Start of MATERIAL FOR THE TASK

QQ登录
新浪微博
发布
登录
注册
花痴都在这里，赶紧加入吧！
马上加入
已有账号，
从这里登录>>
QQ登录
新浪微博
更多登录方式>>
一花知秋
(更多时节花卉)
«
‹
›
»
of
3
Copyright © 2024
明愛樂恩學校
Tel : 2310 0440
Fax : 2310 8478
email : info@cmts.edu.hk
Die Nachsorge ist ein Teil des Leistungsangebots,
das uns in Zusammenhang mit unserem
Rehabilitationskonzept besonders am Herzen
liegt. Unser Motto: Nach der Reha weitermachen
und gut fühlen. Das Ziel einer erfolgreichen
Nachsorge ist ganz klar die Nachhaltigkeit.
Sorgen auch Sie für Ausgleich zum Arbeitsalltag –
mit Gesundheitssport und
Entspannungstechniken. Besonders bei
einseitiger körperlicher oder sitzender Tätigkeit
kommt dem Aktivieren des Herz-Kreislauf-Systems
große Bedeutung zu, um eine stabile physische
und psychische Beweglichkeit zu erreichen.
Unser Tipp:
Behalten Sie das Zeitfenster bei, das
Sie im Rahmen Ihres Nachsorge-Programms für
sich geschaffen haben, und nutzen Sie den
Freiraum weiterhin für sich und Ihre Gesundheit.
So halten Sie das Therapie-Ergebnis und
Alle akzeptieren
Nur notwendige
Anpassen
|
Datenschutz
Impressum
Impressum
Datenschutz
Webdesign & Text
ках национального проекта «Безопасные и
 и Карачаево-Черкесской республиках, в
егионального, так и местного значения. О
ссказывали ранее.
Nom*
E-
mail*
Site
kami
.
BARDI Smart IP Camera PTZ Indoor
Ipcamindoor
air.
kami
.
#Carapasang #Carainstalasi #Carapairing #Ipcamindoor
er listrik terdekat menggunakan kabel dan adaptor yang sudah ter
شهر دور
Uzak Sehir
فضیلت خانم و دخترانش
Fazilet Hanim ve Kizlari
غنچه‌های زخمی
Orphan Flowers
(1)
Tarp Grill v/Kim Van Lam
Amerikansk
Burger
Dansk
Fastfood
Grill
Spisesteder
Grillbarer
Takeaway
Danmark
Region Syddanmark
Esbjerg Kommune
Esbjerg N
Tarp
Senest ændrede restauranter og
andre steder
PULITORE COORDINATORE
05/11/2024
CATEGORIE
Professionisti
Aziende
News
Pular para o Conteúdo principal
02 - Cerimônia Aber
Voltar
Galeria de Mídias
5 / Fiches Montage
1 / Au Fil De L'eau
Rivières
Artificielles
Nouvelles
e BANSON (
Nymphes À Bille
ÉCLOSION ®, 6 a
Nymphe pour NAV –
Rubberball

End of MATERIAL FOR THE TASK

- **EXERCISE DESCRIPTION**:
Only exact copies of the lines from the one containing "02 - Cerimônia Aber" to the end of the records belong in the answer.

- **RESULT OF THE TASK**:
02 - Cerimônia Aber
Voltar
Galeria de Mídias
5 / Fiches Montage
1 / Au Fil De L'eau
Rivières
Artificielles
Nouvelles
e BANSON (
Nymphes À Bille
ÉCLOSION ®, 6 a
Nymphe pour NAV –
Rubberball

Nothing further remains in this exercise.